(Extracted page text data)
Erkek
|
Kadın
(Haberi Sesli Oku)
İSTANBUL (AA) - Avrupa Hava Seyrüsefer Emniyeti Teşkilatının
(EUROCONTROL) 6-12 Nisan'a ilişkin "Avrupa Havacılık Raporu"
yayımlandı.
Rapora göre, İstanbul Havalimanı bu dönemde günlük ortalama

* * *

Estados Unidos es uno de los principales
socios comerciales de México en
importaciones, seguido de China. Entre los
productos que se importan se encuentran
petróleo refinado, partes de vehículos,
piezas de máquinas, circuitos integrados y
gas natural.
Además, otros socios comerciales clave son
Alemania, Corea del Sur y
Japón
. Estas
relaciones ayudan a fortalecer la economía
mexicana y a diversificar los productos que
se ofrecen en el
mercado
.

• What you are asked to do
Filter the lines above, keeping and copying those that contain "Avrupa".

• Output for this exercise
İSTANBUL (AA) - Avrupa Hava Seyrüsefer Emniyeti Teşkilatının
(EUROCONTROL) 6-12 Nisan'a ilişkin "Avrupa Havacılık Raporu"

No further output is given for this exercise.